Пархоменко, Колоколов, Бондарь и Моисеев в сопровождении донцов медленно ехали вдоль берега реки. Они часто останавливались, молча смотрели на реку. В одном месте течение образовывало дугу, выгиб которой был направлен в их сторону. Донцы позади оживленно заговорили. Пархоменко, прислушавшись к их словам, остановил коня.

— Почему сюда паны бросают больше всего снарядов? — спросил он. — Смотрите, как лес поврежден, а берег изрыли, как кабаны.

— Ширина реки — пятьдесят сажен, берега в высоких кустарниках, ну и опасаются, как бы мы не попробовали здесь форсировать.

— А пробовали?

— Ничего не выходит, товарищ комдив. Переправное место, особо мощное… вглядитесь-ка!

Метрах в ста — полтораста, по ту сторону реки, у берега, Пархоменко разглядел в бинокль пригнувшийся караул легионеров, а подальше от него лежали широкие окопы и полукруглые бетонные укрепления с пулеметными точками.

— Этот самый караул и есть ихние главные глаза. Чуть что — бьет всем, чем может. Винтовка, пулемет, легкое орудие у него рядом.

— Глаза? — Пархоменко повернулся к донцам. — Думаю, у казака супротив пана глаза лучше?

— Куда! — отозвался один из донцов.

— Я тоже думаю: куда им! — И Пархоменко обратился к Моисееву: — Сколько вы силы сосредоточили на данном пункте, товарищ комбриг?

— Полк, товарищ комдив.

— Подтяните сюда остальные ваши силы. Что нам на панские глаза ссылаться, попробуем свои. Вызовите добровольцев и будем смотреть, как они снимут караул. Снимут?

Моисеев подумал и сказал:

— В вашем присутствии, товарищ начдив, снимут. Если они — глаза армии, то вы — сердце…

— Хватанул! Сердце армии — партия, любовь к советскому народу и к своей свободе… впрочем, пора начинать.
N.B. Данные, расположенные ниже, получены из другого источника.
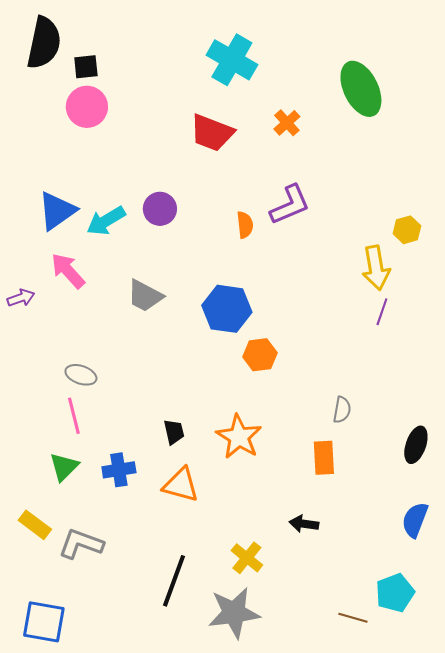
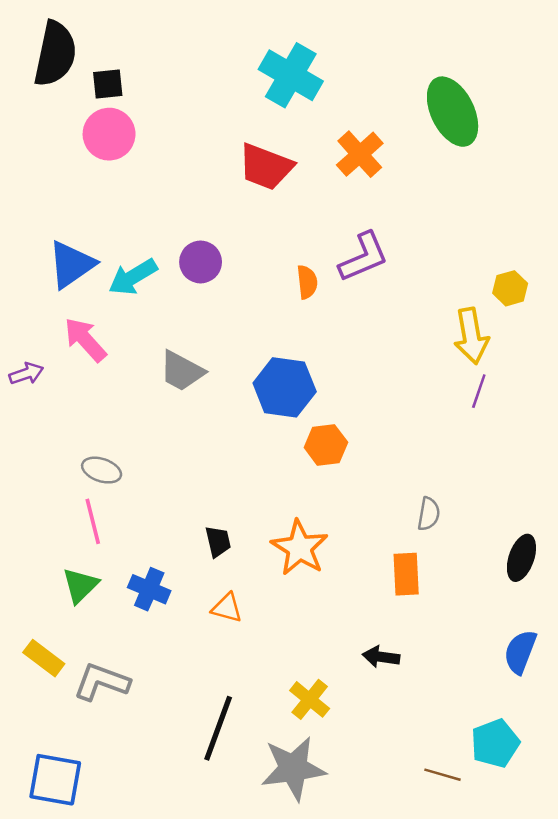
orange cross: (287, 123) -> (360, 154), size x1.4
blue cross: (119, 470) -> (149, 589), turned 32
orange triangle: (181, 485) -> (227, 608), size x0.7

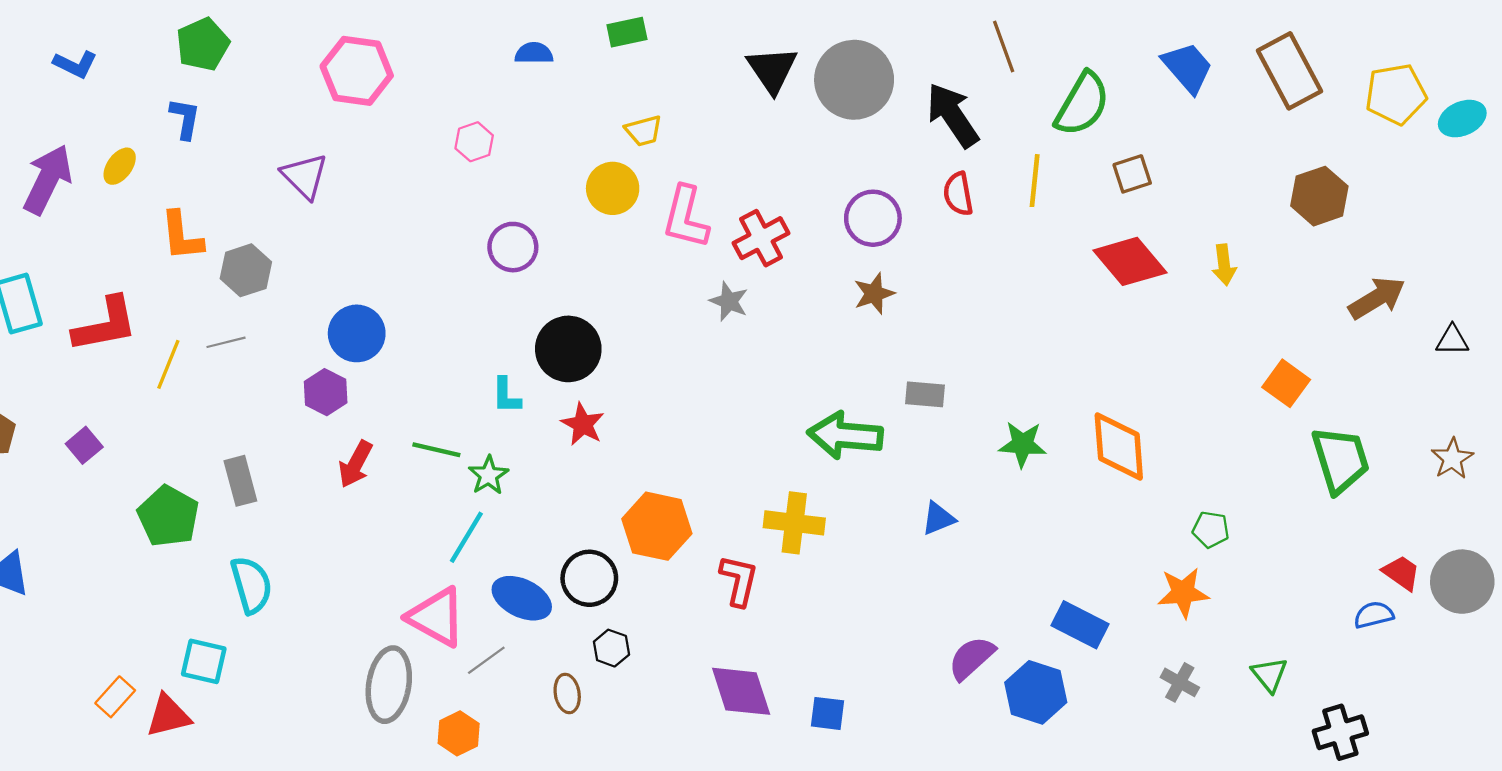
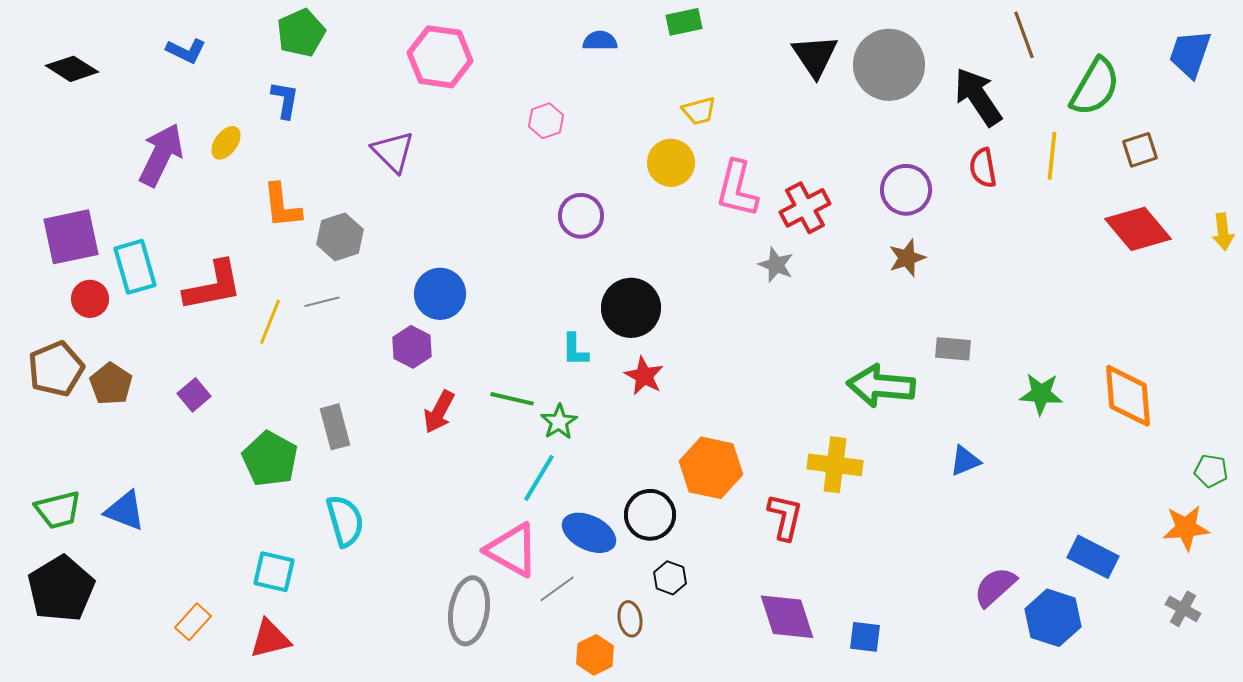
blue trapezoid: (1188, 68) -> (1190, 54), turned -120
cyan square: (204, 661) -> (274, 572), moved
orange rectangle: (115, 697) -> (193, 622), moved
orange hexagon: (459, 733) -> (595, 655), moved

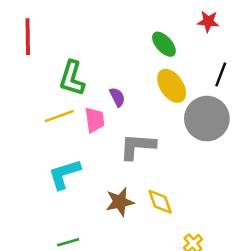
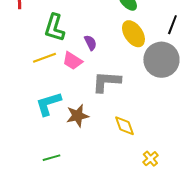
pink trapezoid: (95, 120) -> (72, 61), turned 130
brown star: (120, 202) -> (77, 116), moved

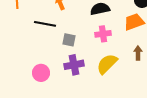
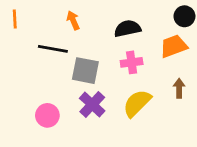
gray square: (69, 40) -> (85, 71), size x1.5
purple cross: (74, 65) -> (92, 105), turned -36

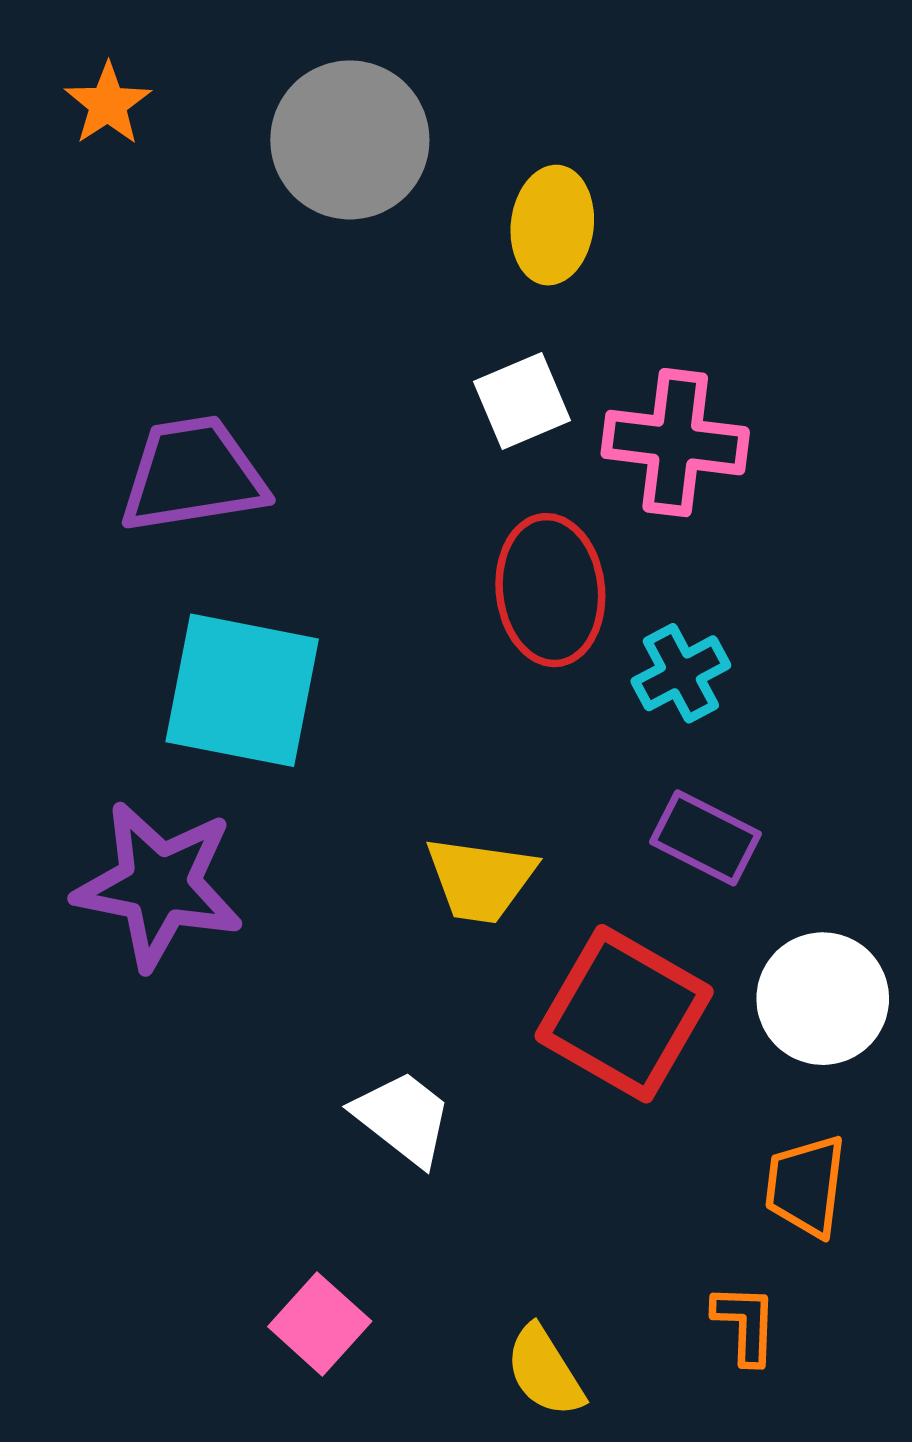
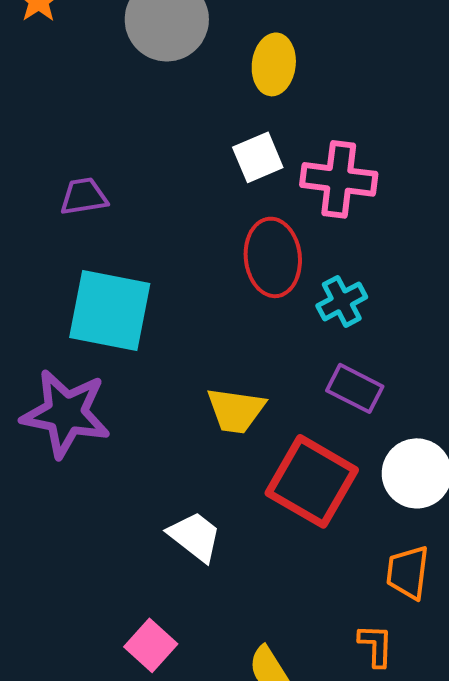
purple trapezoid: (193, 475) -> (84, 196), size x0.6

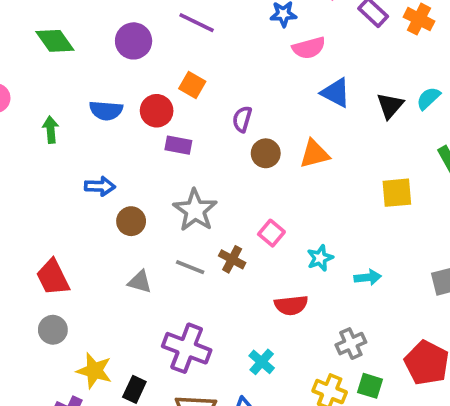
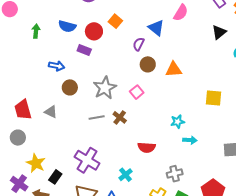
pink semicircle: (309, 48) -> (181, 13), turned -54
blue triangle: (336, 93) -> (156, 28), moved
black triangle: (390, 106) -> (219, 32), moved
purple rectangle: (178, 145) -> (84, 50), moved
pink square: (271, 233) -> (137, 92), moved
cyan star: (320, 258) -> (178, 122), moved
gray line: (190, 267) -> (97, 118), turned -42
gray triangle: (140, 282) -> (51, 112), moved

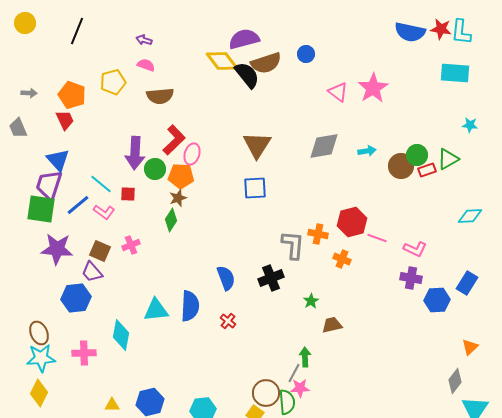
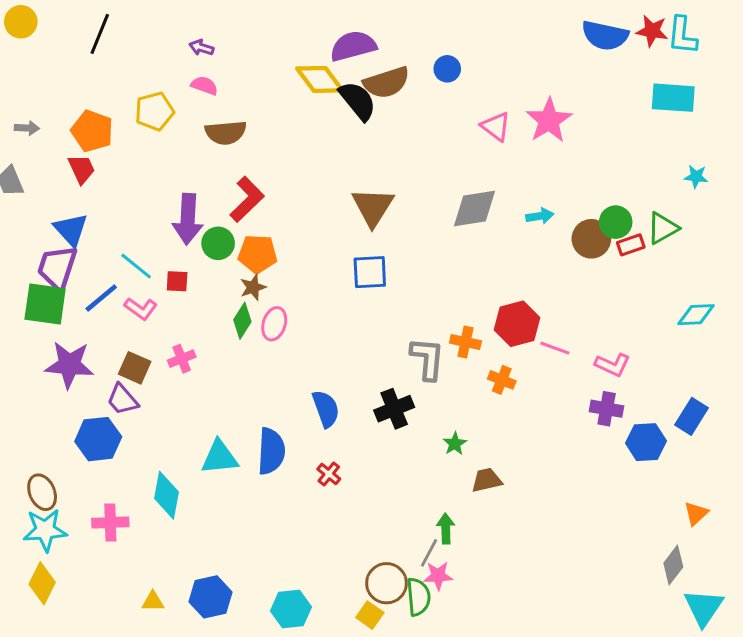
pink ellipse: (192, 154) -> (274, 324), moved

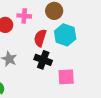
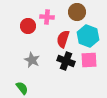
pink square: (66, 77) -> (89, 60), moved

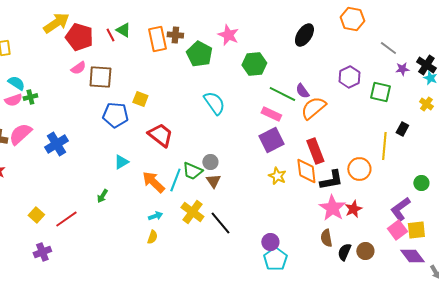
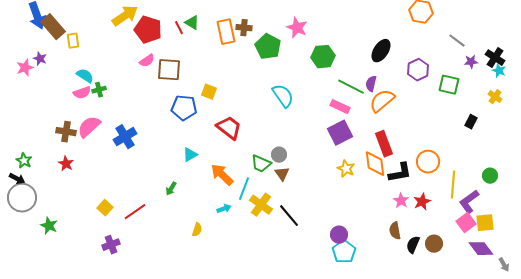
black ellipse: (304, 35) -> (381, 51), moved
purple semicircle: (302, 91) -> (371, 84), turned 49
yellow line: (384, 146) -> (453, 185), moved
cyan line: (175, 180) -> (244, 189), moved
pink star: (332, 208) -> (401, 201), size x0.6
yellow semicircle: (152, 237) -> (197, 230), moved

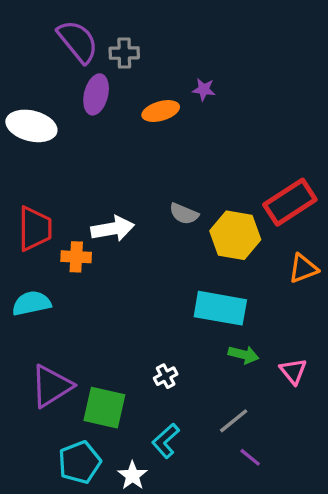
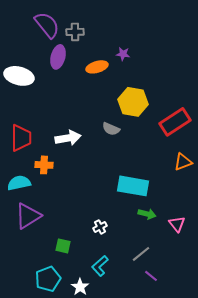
yellow hexagon: (235, 235) -> (133, 102), moved
orange cross: (76, 257) -> (44, 165), moved
purple triangle: (51, 386) -> (28, 216), moved
green square: (104, 408) -> (63, 246), size x0.6

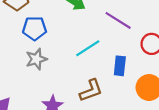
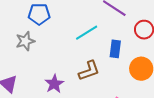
gray star: (36, 59) -> (25, 41), moved

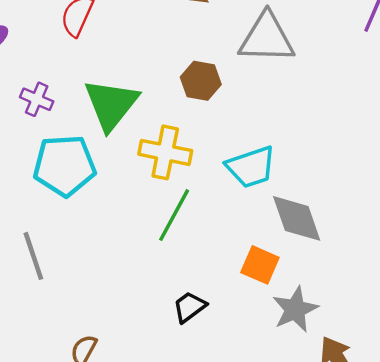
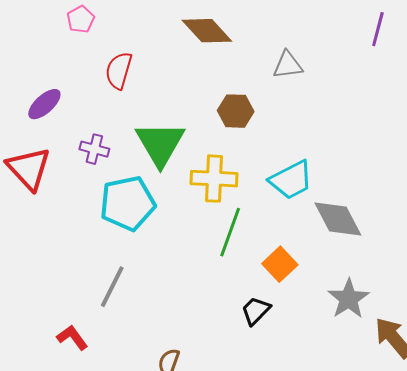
gray triangle: (267, 38) -> (288, 65), size x0.6
gray line: (33, 256) -> (112, 287), turned 54
orange square: (260, 265) -> (280, 264), moved, turned 32

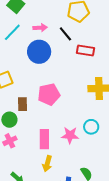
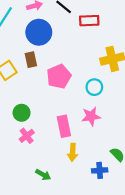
brown rectangle: (22, 104) -> (31, 60), moved
cyan circle: (91, 127) -> (94, 87), moved

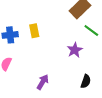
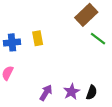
purple star: (75, 50) -> (71, 92), moved

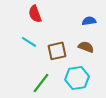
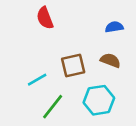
cyan line: (29, 42) -> (37, 80), moved, turned -63

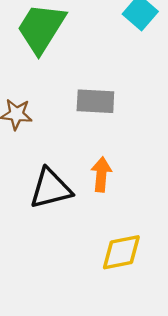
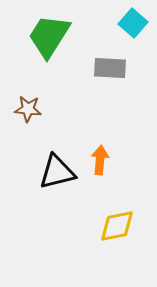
gray rectangle: (95, 101) -> (110, 68), moved

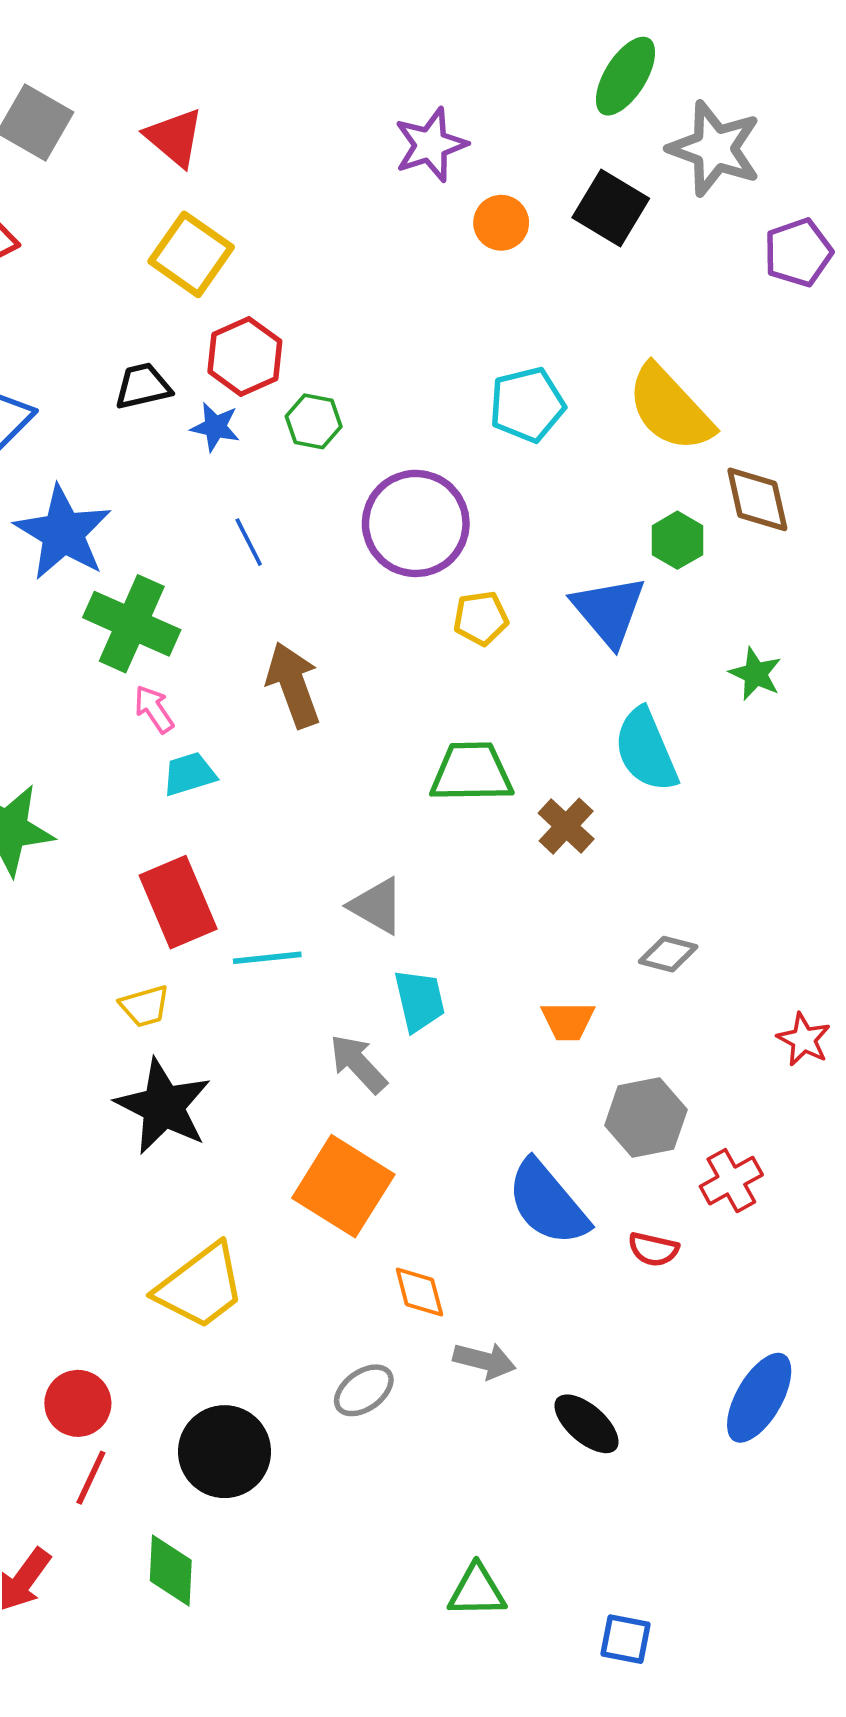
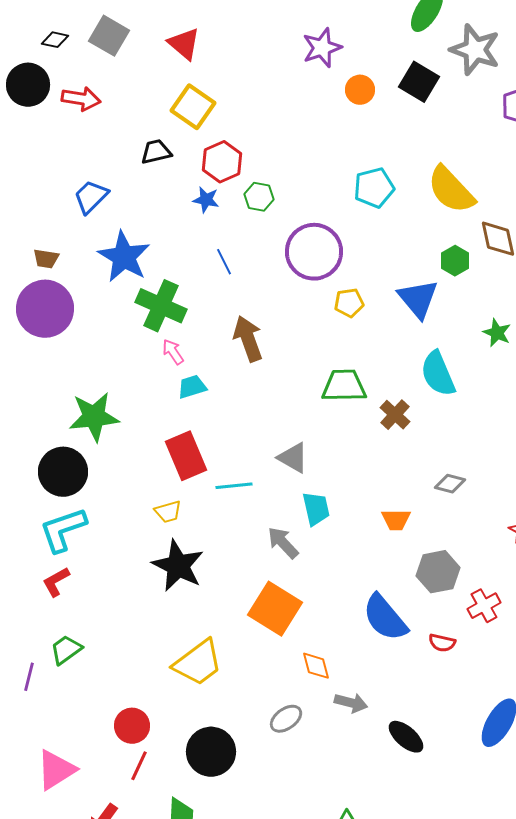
black trapezoid: (143, 386) -> (156, 152), moved

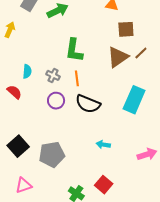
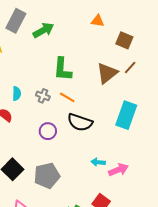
brown square: (126, 29) -> (124, 40), moved, turned 30
orange line: (77, 78) -> (67, 97), turned -49
purple circle: (56, 101) -> (48, 131), moved
pink arrow: (147, 154) -> (118, 170), moved

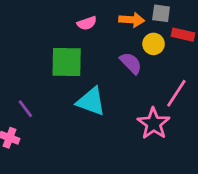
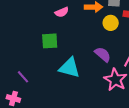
green square: (67, 62) -> (50, 41), size x0.7
purple semicircle: (131, 63) -> (103, 54), moved

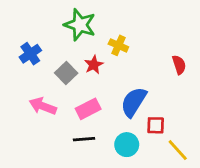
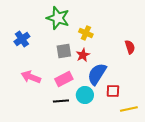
red star: (94, 65) -> (83, 55), moved
gray square: (66, 73) -> (64, 51), moved, turned 35
cyan circle: (127, 145) -> (85, 95), moved
yellow line: (178, 150) -> (129, 109), turned -60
День был горячий, ветреный, безоблачный. Не верилось, что недавно еще бушевали дожди и ходили темные низкие тучи. В сосновой роще пахло смолой, шуршала хвоя под копытами. Полк ждал приказа.

Поравнялись с первым эскадроном. Моисеев шепотом спросил:

— Вы, товарищ начдив, обратитесь? Или вы, товарищ комиссар?

— Начинай ты, как командир, — сказал Фома Бондарь. — Только не длинно; однако и о международном положении не забудь.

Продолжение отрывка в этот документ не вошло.